Tennessee rode a magnificent second half to a 78-63 win over LSU, which took on another bad loss at a really bad time.
The first half was tight throughout, with neither team leading by more than five points at any point. It was a good showing for the Vols but was nothing LSU couldn't handle given both teams' play through the season. It also gave no indication to how the game would end up.
As the AP game recap notes, the second half was an entirely different story:
Tennessee shot 69 percent from the field (18 of 26), including 63 percent on 3-pointers (5 of 8) in the final 20 minutes. The Volunteers outscored LSU 45-30 in the second half en route to their highest point total of the season.
How odd is it that Tennessee finished two points shy of 80 on the night? UT was coming off of a five-game losing streak in which it failed to hit 60 twice and failed to even hit 50 twice. The Vols hadn't made it to 70 points in regulation since a 71-63 win over Auburn on January 31, and this was only the third time in SEC play they've passed 70 in regulation.
In short, this game was a complete offensive revelation for the team. Josh Richardson led the way with 20, while Armani Moore had 19 points and eight rebounds. It was a good defensive showing as well. LSU shot just 40.4% from the field, and Tennessee had nine steals and six blocks.

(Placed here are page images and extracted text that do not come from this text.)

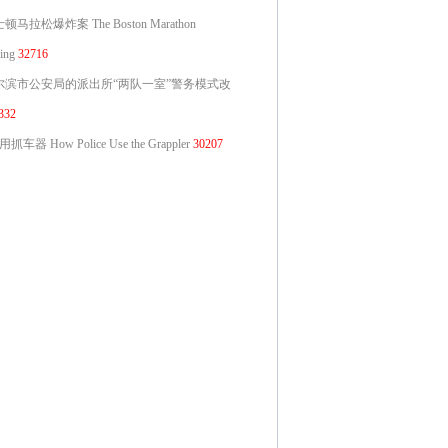
顿马拉松爆炸案 The Boston Marathon
ing
32716
尔滨市公安局的派出所“两队一室”警务模式改
332
抓车器 How Police Use the Grappler
30207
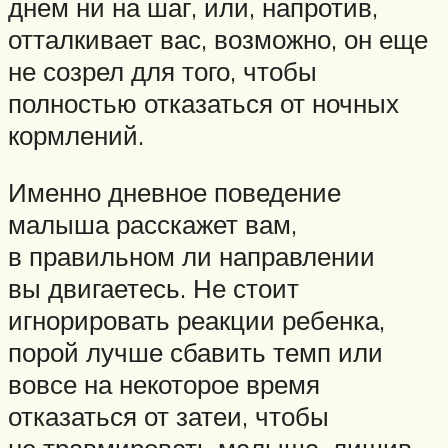
днем ни на шаг, или, напротив,
отталкивает вас, возможно, он еще
не созрел для того, чтобы
полностью отказаться от ночных
кормлений.
Именно дневное поведение
малыша расскажет вам,
в правильном ли направлении
вы двигаетесь. Не стоит
игнорировать реакции ребенка,
порой лучше сбавить темп или
вовсе на некоторое время
отказаться от затеи, чтобы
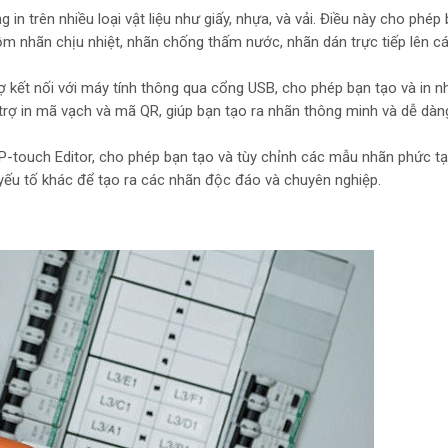
 in trên nhiều loại vật liệu như giấy, nhựa, và vải. Điều này cho phép
ồm nhãn chịu nhiệt, nhãn chống thấm nước, nhãn dán trực tiếp lên c
rợ kết nối với máy tính thông qua cổng USB, cho phép bạn tạo và in n
 trợ in mã vạch và mã QR, giúp bạn tạo ra nhãn thông minh và dễ dàn
touch Editor, cho phép bạn tạo và tùy chỉnh các mẫu nhãn phức tạ
 yếu tố khác để tạo ra các nhãn độc đáo và chuyên nghiệp.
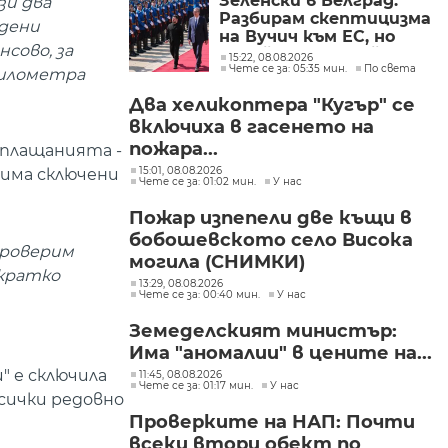
Зеленски в Белград:
зи два
Разбирам скептицизма
адени
на Вучич към ЕС, но
сово, за
Украйна е във война и
15:22, 08.08.2026
Чете се за: 05:35 мин.
По света
няма време за
 километра
скептицизъм
Два хеликоптера "Кугър" се
включиха в гасенето на
пожара...
 плащанията -
15:01, 08.08.2026
 има сключени
Чете се за: 01:02 мин.
У нас
Пожар изпепели две къщи в
бобошевското село Висока
проверим
могила (СНИМКИ)
акратко
13:29, 08.08.2026
Чете се за: 00:40 мин.
У нас
Земеделският министър:
Има "аномалии" в цените на...
 е сключила
11:45, 08.08.2026
Чете се за: 01:17 мин.
У нас
всички редовно
Проверките на НАП: Почти
всеки втори обект по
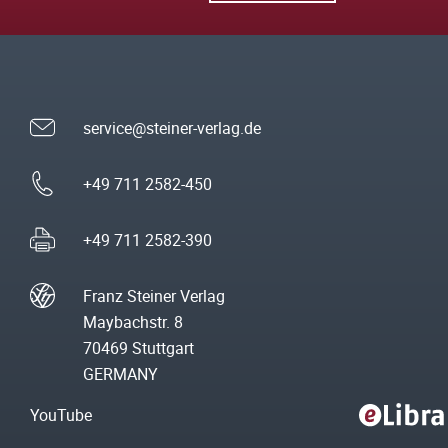
service@steiner-verlag.de
+49 711 2582-450
+49 711 2582-390
Franz Steiner Verlag
Maybachstr. 8
70469 Stuttgart
GERMANY
YouTube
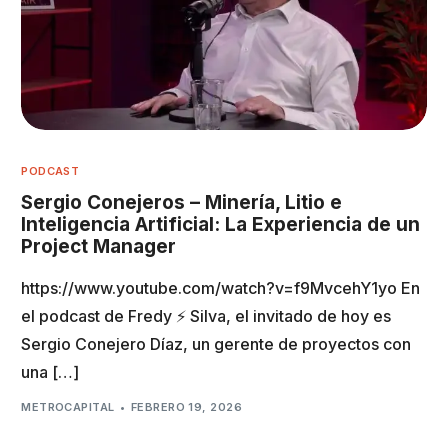
PODCAST
Sergio Conejeros – Minería, Litio e
Inteligencia Artificial: La Experiencia de un
Project Manager
https://www.youtube.com/watch?v=f9MvcehY1yo En
el podcast de Fredy ⚡️ Silva, el invitado de hoy es
Sergio Conejero Díaz, un gerente de proyectos con
una […]
METROCAPITAL
FEBRERO 19, 2026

I wish I could say this was out of character for the Tigers, but it's not at all. It's not just a consequence of Johnny Jones basically playing a six-man rotation all year, as puzzling losses have come throughout this campaign. Keith Hornsby did have 25 points to lead all scorers, while Jarell Martin had 16. Martin only had five rebounds, though, while Jordan Mickey was quiet with just nine points and eight boards. LSU was at home playing an inferior team, and though Tennessee did get hot in the second half, the Tigers just couldn't match the energy and intensity. Instead, they are now dealing with yet another blow to their tournament resume.
To be clear, losing to UT is not as bad as losing to Missouri or Mississippi State was. Still though, the Vols were in the triple digits of RPI heading into the game. We'll see how things shake out, but this easily could end up a fourth 100+ RPI loss for the Tigers. As long as we're looking at the bubble, this loss also hurts Texas A&M by proxy. LSU is the only top-50 RPI win the Aggies have (and they have two of them, thanks to a season sweep), but the Tigers may not finish in the top 50 thanks to this game and what it could mean going forward.
There is a lot more pressure now on LSU to beat Arkansas on Saturday to say the least.